Quickly he reached out and put a finger to her lips. “Careful with your words. That she’s lost her memory? Yes.”
“Oh!” The unexpected touch of his skin on her stunned her. For a second the world seemed to twist. Her eyes met his.
“Sorry.” Slowly he took his hand away.
“Ah. Her memory? Um. More than that. She is actually younger, mentally, than she was. It was the only way. I’m sorry, but eventually, in ten years maybe...she will grow back into what she was.” She saw him think that through and understand.
He leaned back on the ship’s rail. “Does my father know?”
“He will soon. A captain takes my message to him today.”
“Ah. So that’s it then.” He massaged his forehead. “I knew there was something like this. Well. If there’s a cure to be had he will find it for her. Ten years is a long time.” He rambled on. “He lost that all-seeing ability within a day, you know. Has to touch people now, like the Grakks do. Glad he didn’t have it when Sasskia and I were little or I’d never have gotten away with some of the stuff I did.” His eyes glazed and his voice trailed away to nothing.
She leaned on the rail next to him, resting her forearms along it. The sea sloshed lazily against the hull below. Another one of the crab things crawled there.
“What is that?”
“Hmm? They call them mucks. Don’t ask me why. They’re hull cleaners. Captain has a deal with a local trinketologist regarding cargo rights.”
It was curiously reassuring to watch the muck steadily doing its job despite the water washing over it. A seagull cruised in to a splashy landing a few yards away and sat bobbing about like a bath-time toy. Carried to her on the sea breeze was an exciting mix of scents and sounds – of salt and fish and foreign spices and perfumes and the creak
ing of timber and ropes and the shouts of sailors readying their ships for sailing.
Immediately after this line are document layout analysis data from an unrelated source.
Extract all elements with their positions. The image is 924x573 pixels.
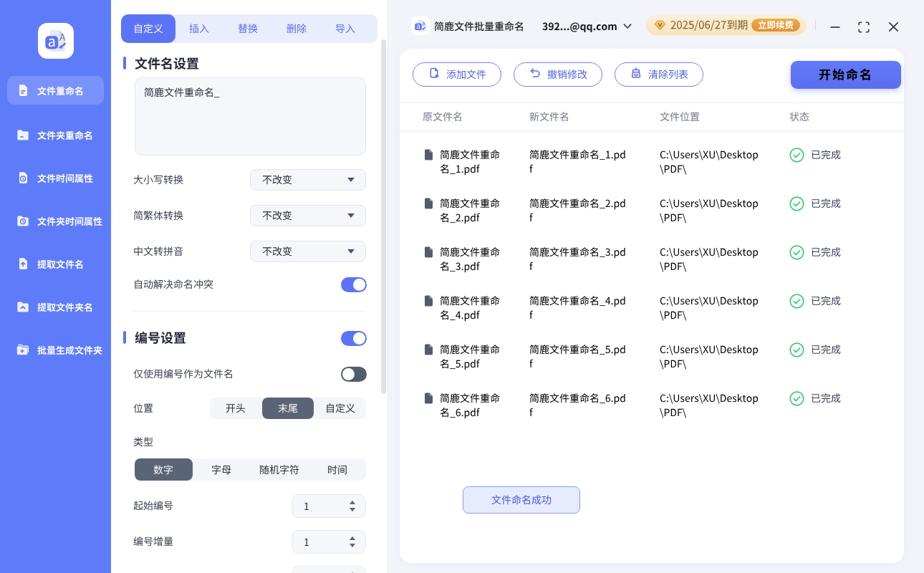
sidebar-item-1[interactable]: [7, 120, 104, 149]
sidebar-item-6[interactable]: [7, 335, 104, 364]
increment-label: [133, 534, 173, 549]
check-circle-icon: [789, 342, 804, 357]
digits-stepper[interactable]: [292, 566, 366, 573]
col-header-status: [789, 110, 809, 124]
filename-section-title: [135, 54, 199, 72]
caret-down-icon: [347, 213, 355, 218]
cell-location: [660, 148, 759, 176]
titlebar: [387, 0, 924, 44]
col-header-original: [423, 110, 463, 124]
position-label: [133, 401, 153, 415]
sidebar-item-5[interactable]: [7, 292, 104, 321]
position-segmented: [210, 398, 366, 419]
account-label: [542, 19, 617, 34]
sidebar-item-label: [37, 301, 93, 314]
case-convert-select[interactable]: [250, 169, 366, 191]
section-accent-bar: [123, 331, 126, 345]
cell-location: [660, 196, 759, 225]
status-label: [811, 294, 841, 308]
sidebar-item-label: [37, 344, 102, 357]
undo-button[interactable]: [514, 62, 602, 87]
conflict-resolve-toggle[interactable]: [341, 277, 367, 292]
increment-stepper[interactable]: [292, 530, 366, 554]
start-number-label: [133, 499, 173, 513]
file-icon: [424, 246, 433, 258]
position-option-0[interactable]: [210, 398, 262, 419]
numbering-section-title: [135, 329, 186, 347]
file-icon: [424, 295, 433, 307]
cell-original: [440, 148, 500, 176]
simplified-traditional-select[interactable]: [250, 205, 366, 226]
tab-label: [189, 21, 209, 36]
settings-scrollbar[interactable]: [381, 39, 386, 394]
stepper-arrows-icon[interactable]: [349, 500, 356, 512]
start-number-stepper[interactable]: [292, 494, 366, 518]
stepper-value: [304, 499, 349, 514]
add-files-button[interactable]: [413, 62, 501, 87]
file-icon: [424, 198, 433, 209]
numbering-toggle[interactable]: [341, 331, 367, 346]
sidebar-item-2[interactable]: [7, 163, 104, 192]
table-row[interactable]: [400, 138, 904, 186]
pinyin-select[interactable]: [250, 241, 366, 262]
close-button[interactable]: [888, 21, 899, 32]
type-option-1[interactable]: [193, 458, 251, 481]
tab-3[interactable]: [275, 14, 318, 43]
tab-4[interactable]: [324, 14, 367, 43]
table-row[interactable]: [400, 235, 904, 284]
type-label: [133, 435, 153, 449]
tab-2[interactable]: [226, 14, 269, 43]
cell-status: [789, 148, 841, 162]
folder-rename-icon: [16, 127, 30, 142]
only-number-toggle[interactable]: [341, 367, 367, 382]
titlebar-separator: [815, 19, 816, 31]
button-label: [819, 66, 873, 84]
maximize-button[interactable]: [858, 21, 870, 33]
position-option-1[interactable]: [262, 398, 314, 419]
caret-down-icon: [347, 177, 355, 183]
table-row[interactable]: [400, 284, 904, 332]
type-option-0[interactable]: [135, 458, 193, 481]
cell-new: [529, 148, 626, 176]
button-label: [648, 67, 688, 82]
type-option-3[interactable]: [308, 458, 366, 481]
toggle-knob: [353, 279, 365, 291]
table-row[interactable]: [400, 186, 904, 235]
table-row[interactable]: [400, 332, 904, 381]
clear-list-button[interactable]: [615, 62, 703, 87]
account-menu[interactable]: [542, 19, 632, 34]
renew-button[interactable]: [751, 19, 800, 32]
case-convert-label: [133, 173, 183, 187]
stepper-arrows-icon[interactable]: [349, 536, 356, 548]
button-label: [446, 67, 486, 82]
cell-original: [440, 196, 500, 225]
segment-label: [226, 401, 246, 415]
table-border: [400, 102, 904, 103]
position-option-2[interactable]: [314, 398, 366, 419]
tab-0[interactable]: [121, 14, 175, 43]
type-option-2[interactable]: [251, 458, 309, 481]
check-circle-icon: [789, 294, 804, 309]
cell-new: [529, 196, 626, 225]
cell-original: [440, 294, 500, 322]
sidebar-item-0[interactable]: [7, 76, 104, 105]
cell-original: [440, 342, 500, 371]
button-label: [547, 67, 587, 82]
stepper-value: [304, 535, 349, 549]
sidebar-item-label: [37, 172, 93, 186]
cell-location: [660, 294, 759, 322]
table-border: [400, 131, 904, 132]
tab-1[interactable]: [178, 14, 221, 43]
segment-label: [278, 401, 298, 415]
table-row[interactable]: [400, 381, 904, 430]
tab-label: [238, 21, 258, 36]
sidebar-item-4[interactable]: [7, 249, 104, 278]
select-value: [262, 173, 347, 187]
minimize-button[interactable]: [829, 21, 841, 33]
cell-status: [789, 342, 841, 357]
cell-new: [529, 342, 626, 371]
section-accent-bar: [123, 57, 126, 70]
start-rename-button[interactable]: [791, 61, 901, 89]
sidebar-item-3[interactable]: [7, 206, 104, 235]
filename-pattern-input[interactable]: [135, 77, 366, 155]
He straightened, reached into an inside pocket of his coat, and slid out some documents. “I have two things for you from the Grakkurd Nation.” He cleared his throat.
“The first is an official dispatch signed by all the members of their council, as well as Prince Turak and Princess Cheshina, thanking you for your services to the nation. Of course that means the peace treaty. Secondly, and they said not to take this personally – ”
“Oh? What is it?”
“Um... The second is a dispatch pronouncing the death sentence on you for taking the jung qua and administering it to a foreigner. To be carried out if you enter Grakk territory. I was told that it’s a formality – unavoidable under their law.”
“Oh. It could be worse, couldn’t it?”
“Ye-es. We have been in more dire situations.”
She laughed. Her perspective had changed so much in these past weeks. “Hmm. Dost, thank you for coming to see me off.” Though she found herself wracked by a curious jumble of sadness and excitement at the prospect of leaving, at least she knew she had a friend here. Perhaps one day she would be able to return.
“Um.” His blue eyes locked on hers. “I have a favor to ask. Ellinca, I would like to...that is, if you don’t mind... I would like to go on this voyage also.”
“What?” It was surprising and a bit disconcerting. For a few seconds she didn’t know what to say or even what it was that she felt. “Um.”
A perplexed, if amused, frown appeared on his face. “Am I still that abhorrent?”
“Oh. No! No! It’s not that. It’s, your father... Isn’t your place here?” As she said it she found she was wishing that he would say no.
“He knows I’m still not completely human.” His eyes flicked about as he said that and he lowered his voice. “I’m bludvoik at heart, or so he tells me.”
“But no one can tell.”
“No?” He drew his belt knife from its sheath, pushed up his sleeve and quietly and efficiently slid the tip of the knife into the skin at the crook of his elbow. A swell of bright blood appeared and then, pushing up through the redness oozed a dot of bluish black that enlarged into a fat globule. Her heart sank a little as she saw this. Quickly he pulled the sleeve down to cover it. “Whenever I tear my skin that happens. If this became well known it would compromise his possession of the throne. To him, that is of the utmost importance. And so...my offer.” He waited quietly.